HANS C. MAUTNER, Director. Chairman, Trustee and Chief Executive Officer of
Corporate Property Investors, a real estate investment company. Since
January 1986, he also has been a Director of Julius Baer Investment
Management, Inc., a wholly-owned subsidiary of Julius Baer Securities,
Inc. His address is 305 East 47th Street, New York, New York 10017.
*RICHARD J. MOYNIHAN, Director, President and Investment Officer. An
employee of the Manager and an officer, director or trustee of other
investment companies advised or administered by the Manager. His
address is 200 Park Avenue, New York, New York 10166.
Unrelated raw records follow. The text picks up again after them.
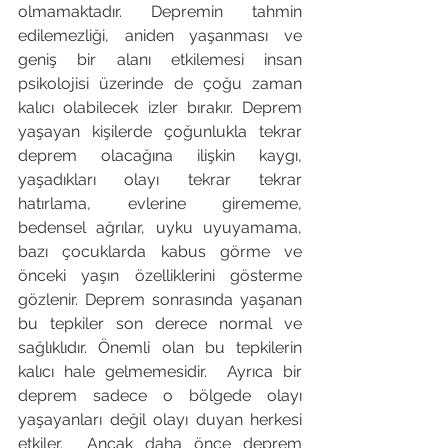
olmamaktadır. Depremin tahmin 
edilemezliği, aniden yaşanması ve 
geniş bir alanı etkilemesi insan 
psikolojisi üzerinde de çoğu zaman 
kalıcı olabilecek izler bırakır. Deprem 
yaşayan kişilerde çoğunlukla tekrar 
deprem olacağına ilişkin kaygı, 
yaşadıkları olayı tekrar tekrar 
hatırlama, evlerine girememe, 
bedensel ağrılar, uyku uyuyamama, 
bazı çocuklarda kabus görme ve 
önceki yaşın özelliklerini gösterme 
gözlenir. Deprem sonrasında yaşanan 
bu tepkiler son derece normal ve 
sağlıklıdır. Önemli olan bu tepkilerin 
kalıcı hale gelmemesidir.  Ayrıca bir 
deprem sadece o bölgede olayı 
yaşayanları değil olayı duyan herkesi 
etkiler.  Ancak daha önce deprem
*HOWARD STEIN, Director. Chairman of the Board and Chief Executive Officer
of the Manager, Chairman of the Board of the Distributor and an
officer, director, general partner or trustee of other investment
companies advised and administered by the Manager. He is also a
director of Avnet, an electronic parts and equipment company, and a
trustee of Corporate Property Investors, a real estate investment
company. His address is 200 Park Avenue, New York, New York 10166.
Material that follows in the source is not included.